**Assignment:** Within the listing below, locate all lines containing the word "bars". Copy each one.

[Start of Attachment]

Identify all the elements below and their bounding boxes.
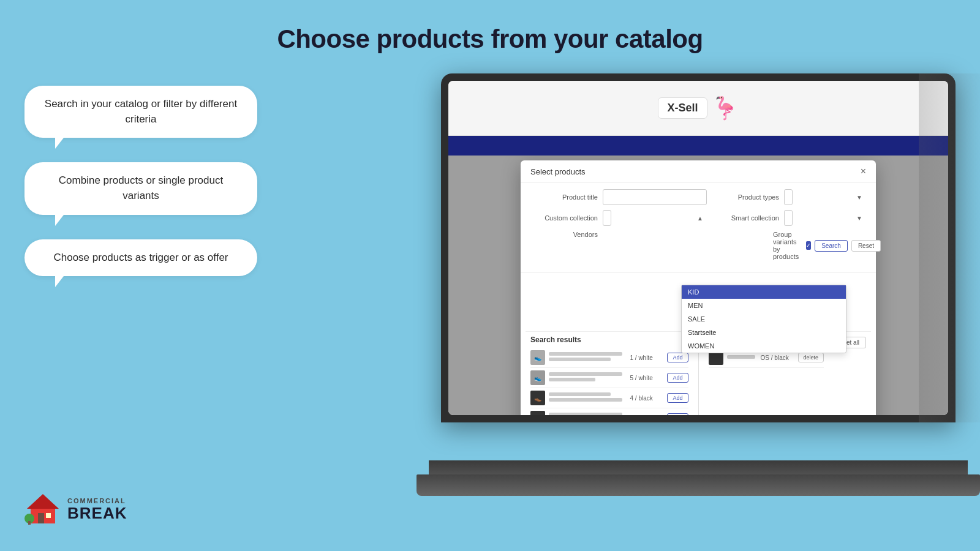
xsell-logo: X-Sell 🦩 [658,96,738,121]
selected-bar-1 [727,355,756,359]
custom-collection-label: Custom collection [530,214,598,222]
result-bars-4 [549,413,626,415]
product-title-label: Product title [530,193,598,201]
laptop-base-bottom [417,474,980,496]
vendor-item-sale[interactable]: SALE [682,312,846,326]
result-thumb-4: 👞 [530,411,545,415]
result-bar-sub-2 [549,378,595,381]
laptop: X-Sell 🦩 Select products × [429,73,962,514]
result-item-1: 👟 1 / white Add [530,348,688,368]
result-thumb-2: 👟 [530,370,545,385]
vendors-label: Vendors [530,231,598,238]
app-nav-bar [448,136,948,156]
product-types-select[interactable] [784,189,793,205]
result-item-3: 👞 4 / black Add [530,388,688,408]
result-bar-title-4 [549,413,622,415]
result-variant-1: 1 / white [630,354,663,361]
bubble-combine-text: Combine products or single product varia… [59,174,223,201]
page-title: Choose products from your catalog [0,0,980,54]
add-button-3[interactable]: Add [667,393,688,403]
group-variants-checkbox[interactable]: ✓ [806,241,811,250]
xsell-badge: X-Sell [658,97,707,119]
result-bars-2 [549,372,626,383]
product-types-arrow-icon: ▼ [856,194,862,201]
bubbles-container: Search in your catalog or filter by diff… [24,86,257,276]
logo-break: BREAK [67,504,127,522]
vendor-item-men[interactable]: MEN [682,299,846,312]
search-button[interactable]: Search [815,240,848,252]
result-item-2: 👟 5 / white Add [530,368,688,388]
app-header: X-Sell 🦩 [448,81,948,136]
result-variant-2: 5 / white [630,375,663,381]
logo-text: COMMERCIAL BREAK [67,497,127,522]
vendor-item-kid[interactable]: KID [682,285,846,299]
group-variants-row: Group variants by products ✓ Search Rese… [773,231,881,260]
result-variant-4: 4 / black [630,415,663,416]
vendor-item-women[interactable]: WOMEN [682,339,846,353]
custom-collection-select[interactable] [603,210,611,226]
search-results-list: 👟 1 / white Add [526,348,693,415]
filter-row-3: Vendors KID MEN SALE Startseite WOMEN [530,231,866,264]
result-variant-3: 4 / black [630,395,663,402]
smart-collection-select[interactable] [784,210,793,226]
result-bars-1 [549,352,626,363]
reset-button[interactable]: Reset [851,240,881,252]
result-bar-title-3 [549,392,611,396]
search-results-col: Search results 👟 1 / white [521,331,698,415]
bubble-search-text: Search in your catalog or filter by diff… [45,98,237,125]
laptop-screen-inner: X-Sell 🦩 Select products × [448,81,948,415]
product-types-label: Product types [712,193,779,201]
modal-title: Select products [530,167,586,176]
result-bar-title-2 [549,372,622,376]
group-variants-label: Group variants by products [773,231,802,260]
app-content: Select products × Product title Product … [448,156,948,415]
result-item-4: 👞 4 / black Add [530,408,688,415]
filter-area: Product title Product types ▼ Custom col… [521,183,876,273]
svg-rect-2 [38,513,44,523]
svg-marker-4 [27,494,59,509]
logo-container: COMMERCIAL BREAK [24,493,127,527]
result-bar-sub-3 [549,398,622,402]
bubble-combine: Combine products or single product varia… [24,162,257,214]
modal-header: Select products × [521,160,876,183]
custom-collection-arrow-icon: ▲ [697,215,703,222]
add-button-2[interactable]: Add [667,373,688,383]
smart-collection-arrow-icon: ▼ [856,215,862,222]
delete-button-1[interactable]: delete [798,353,824,362]
svg-rect-3 [46,513,51,518]
logo-house-icon [24,493,61,527]
filter-row-2: Custom collection ▲ Smart collection ▼ [530,210,866,226]
selected-bars-1 [727,355,757,361]
search-results-header: Search results [526,331,693,348]
result-bar-sub-1 [549,358,611,361]
bubble-trigger-text: Choose products as trigger or as offer [53,252,228,263]
select-products-modal: Select products × Product title Product … [521,160,876,415]
result-bar-title-1 [549,352,622,356]
product-title-input[interactable] [603,189,707,205]
modal-close-button[interactable]: × [861,167,866,176]
svg-rect-6 [28,521,31,525]
laptop-screen-outer: X-Sell 🦩 Select products × [441,73,956,422]
bubble-search: Search in your catalog or filter by diff… [24,86,257,138]
flamingo-icon: 🦩 [711,96,739,121]
add-button-4[interactable]: Add [667,413,688,415]
vendor-item-startseite[interactable]: Startseite [682,326,846,339]
result-bars-3 [549,392,626,403]
bubble-trigger: Choose products as trigger or as offer [24,239,257,277]
result-thumb-1: 👟 [530,350,545,365]
vendors-dropdown[interactable]: KID MEN SALE Startseite WOMEN [681,285,846,353]
smart-collection-label: Smart collection [712,214,779,222]
add-button-1[interactable]: Add [667,353,688,362]
selected-variant-1: OS / black [761,354,794,361]
filter-row-1: Product title Product types ▼ [530,189,866,205]
result-thumb-3: 👞 [530,391,545,405]
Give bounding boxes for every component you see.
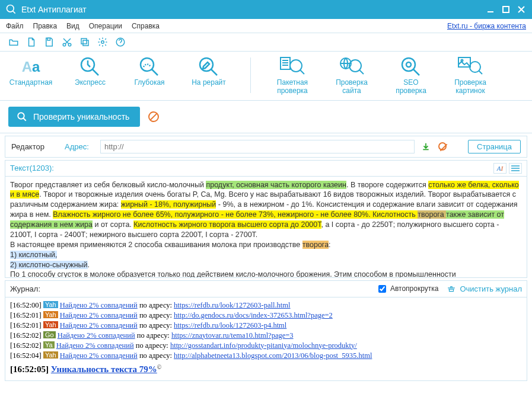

[End of Attachment]

**Task result:**
result-bars-4 [549,413,626,415]
result-bars-2 [549,372,626,383]
result-bars-1 [549,352,626,363]
selected-bars-1 [727,355,757,361]
result-bars-3 [549,392,626,403]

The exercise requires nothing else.